(Data items)
----------
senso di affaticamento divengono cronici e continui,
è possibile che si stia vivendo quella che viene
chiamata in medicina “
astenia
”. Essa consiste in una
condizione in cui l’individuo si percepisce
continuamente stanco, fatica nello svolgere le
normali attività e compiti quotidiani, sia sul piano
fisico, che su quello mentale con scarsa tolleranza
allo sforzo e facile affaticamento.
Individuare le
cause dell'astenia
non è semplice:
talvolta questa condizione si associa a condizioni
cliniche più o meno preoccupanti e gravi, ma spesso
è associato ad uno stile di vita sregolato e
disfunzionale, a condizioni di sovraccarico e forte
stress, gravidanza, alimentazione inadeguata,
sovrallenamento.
----------
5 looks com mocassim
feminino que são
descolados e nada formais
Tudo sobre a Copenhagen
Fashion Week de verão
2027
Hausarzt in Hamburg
----------
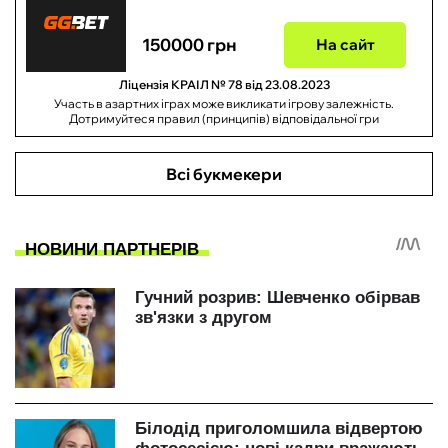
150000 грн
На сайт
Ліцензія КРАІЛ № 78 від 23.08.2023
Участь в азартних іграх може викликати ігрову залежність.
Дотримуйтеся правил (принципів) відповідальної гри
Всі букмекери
----------
**Exercise details:** Could you retype exactly the lines above, starting at the line that contains "normali attività e" and ending at the line that contains "talvolta questa condizione", and nothing more?

**Expected output:**
normali attività e compiti quotidiani, sia sul piano
fisico, che su quello mentale con scarsa tolleranza
allo sforzo e facile affaticamento.
Individuare le
cause dell'astenia
non è semplice:
talvolta questa condizione si associa a condizioni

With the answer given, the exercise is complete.